We previously demonstrated that in physiologic B-cell to plasma cell differentiation, proteasome activity is reduced, and protein synthesis is significantly increased, resulting in accumulation of lysine-48 (K48)-polyubiquitinated proteins, preceding massive plasma cell apoptosis. The underlying cause of plasma cell apoptosis after antigen encounter is unknown, but a yet unidentified counter or timer for live/death fate has been previously proposed. We hypothesize that sequestration of ubiquitin in K48-polyubiquitinated protein aggregates would lead to depletion of the free ubiquitin pool. We postulated that free ubiquitin depletion is the main determinant of plasma cell apoptosis, and we are using advanced, quantitative proteomic tools to investigate this hypothesis.

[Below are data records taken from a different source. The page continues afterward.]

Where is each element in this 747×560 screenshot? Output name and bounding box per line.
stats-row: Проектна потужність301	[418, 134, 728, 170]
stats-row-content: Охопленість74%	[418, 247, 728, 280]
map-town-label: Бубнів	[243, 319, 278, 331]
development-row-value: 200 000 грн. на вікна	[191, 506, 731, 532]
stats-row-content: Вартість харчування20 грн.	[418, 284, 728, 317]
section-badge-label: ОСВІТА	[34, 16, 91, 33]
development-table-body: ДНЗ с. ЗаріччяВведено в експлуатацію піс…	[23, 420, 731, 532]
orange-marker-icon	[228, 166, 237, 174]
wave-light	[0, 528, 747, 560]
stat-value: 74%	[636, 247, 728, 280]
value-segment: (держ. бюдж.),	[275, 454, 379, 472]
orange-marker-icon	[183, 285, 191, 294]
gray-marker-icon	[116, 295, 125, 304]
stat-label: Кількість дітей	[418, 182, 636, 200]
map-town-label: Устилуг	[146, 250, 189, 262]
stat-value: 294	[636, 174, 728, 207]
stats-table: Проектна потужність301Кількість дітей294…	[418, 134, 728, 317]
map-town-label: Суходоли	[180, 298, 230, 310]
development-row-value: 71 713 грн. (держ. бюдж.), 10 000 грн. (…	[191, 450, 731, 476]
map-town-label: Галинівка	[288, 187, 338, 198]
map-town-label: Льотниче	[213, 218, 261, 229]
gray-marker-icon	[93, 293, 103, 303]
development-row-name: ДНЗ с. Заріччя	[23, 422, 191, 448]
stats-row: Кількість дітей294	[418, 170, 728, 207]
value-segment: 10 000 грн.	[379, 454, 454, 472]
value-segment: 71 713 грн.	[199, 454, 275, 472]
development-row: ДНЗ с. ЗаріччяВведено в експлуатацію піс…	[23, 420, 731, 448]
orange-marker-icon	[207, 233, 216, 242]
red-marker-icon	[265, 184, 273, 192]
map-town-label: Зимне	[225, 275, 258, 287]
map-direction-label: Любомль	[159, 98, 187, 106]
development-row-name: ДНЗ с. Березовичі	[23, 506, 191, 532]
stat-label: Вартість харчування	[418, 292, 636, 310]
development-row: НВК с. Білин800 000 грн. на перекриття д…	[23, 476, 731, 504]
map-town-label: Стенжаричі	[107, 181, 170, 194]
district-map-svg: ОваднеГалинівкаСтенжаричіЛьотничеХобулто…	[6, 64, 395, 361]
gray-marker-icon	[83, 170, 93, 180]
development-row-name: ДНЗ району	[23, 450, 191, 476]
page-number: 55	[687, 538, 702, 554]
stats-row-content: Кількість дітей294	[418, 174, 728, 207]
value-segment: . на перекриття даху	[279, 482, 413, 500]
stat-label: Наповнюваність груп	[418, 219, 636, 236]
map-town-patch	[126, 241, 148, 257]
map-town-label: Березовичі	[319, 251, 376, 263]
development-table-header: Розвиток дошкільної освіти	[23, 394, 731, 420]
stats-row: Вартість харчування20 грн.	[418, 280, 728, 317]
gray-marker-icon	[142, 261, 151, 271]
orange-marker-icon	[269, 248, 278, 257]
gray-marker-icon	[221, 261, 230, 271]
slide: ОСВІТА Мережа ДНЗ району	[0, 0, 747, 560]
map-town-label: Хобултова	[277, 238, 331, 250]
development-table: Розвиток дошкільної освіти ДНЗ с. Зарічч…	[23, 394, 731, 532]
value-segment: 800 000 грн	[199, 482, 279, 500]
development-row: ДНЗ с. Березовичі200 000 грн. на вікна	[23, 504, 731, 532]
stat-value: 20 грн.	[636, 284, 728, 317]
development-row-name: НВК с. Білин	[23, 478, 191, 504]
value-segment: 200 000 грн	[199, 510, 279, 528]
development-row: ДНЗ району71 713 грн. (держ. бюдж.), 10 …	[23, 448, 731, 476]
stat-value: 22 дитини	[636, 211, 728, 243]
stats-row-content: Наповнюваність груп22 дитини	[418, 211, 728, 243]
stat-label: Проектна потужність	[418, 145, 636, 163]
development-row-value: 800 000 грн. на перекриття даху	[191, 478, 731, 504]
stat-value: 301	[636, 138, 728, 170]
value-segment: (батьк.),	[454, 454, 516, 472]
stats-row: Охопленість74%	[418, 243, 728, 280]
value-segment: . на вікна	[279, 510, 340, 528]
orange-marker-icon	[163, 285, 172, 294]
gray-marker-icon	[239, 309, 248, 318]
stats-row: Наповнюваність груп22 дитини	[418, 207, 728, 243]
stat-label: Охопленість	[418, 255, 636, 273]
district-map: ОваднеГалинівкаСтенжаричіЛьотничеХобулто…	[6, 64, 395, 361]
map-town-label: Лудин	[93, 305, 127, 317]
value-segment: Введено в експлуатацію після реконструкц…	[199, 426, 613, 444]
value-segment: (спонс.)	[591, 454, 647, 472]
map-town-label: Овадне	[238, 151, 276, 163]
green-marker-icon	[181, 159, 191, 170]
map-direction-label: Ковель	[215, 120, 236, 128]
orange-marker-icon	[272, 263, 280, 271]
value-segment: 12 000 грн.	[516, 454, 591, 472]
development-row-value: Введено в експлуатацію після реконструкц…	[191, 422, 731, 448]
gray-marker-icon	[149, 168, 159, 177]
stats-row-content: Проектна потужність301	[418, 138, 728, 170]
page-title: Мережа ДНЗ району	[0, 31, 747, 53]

Intact immunoglobulins (Ig) and free light chains (FLC) are abundantly secreted by clonal plasma cells. AL amyloidosis (AL) is a plasma cell (PC) disorder whose pathogenesis is invariably related to deposition of Ig FLC fibrils in target organs, such as heart and kidneys, leading to progressive organ failure. Although treatable, AL is incurable and only one therapy is FDA approved, representing an urgent, unmet clinical need. The molecular mechanisms underlying FLC synthesis/secretion remain obscure and therapeutic strategies directly targeting it do not exist. We and others have previously shown that normal and clonal PC suffer from baseline proteotoxicity due to a mismatch between intensive and inaccurate protein synthesis and insufficient proteasome-mediated protein degradation. This intrinsic vulnerability makes PC selectively sensitive to agents perturbing the protein homeostasis (proteostasis) network, such as proteasome inhibitors. By using botulinum neurotoxin as a research tool, we provide proof of concept that targeting FLC secretion is feasible and of potential therapeutic utility in AL. We are interested in identifying the proteins that govern FLC secretion to develop novel, effective therapies for AL.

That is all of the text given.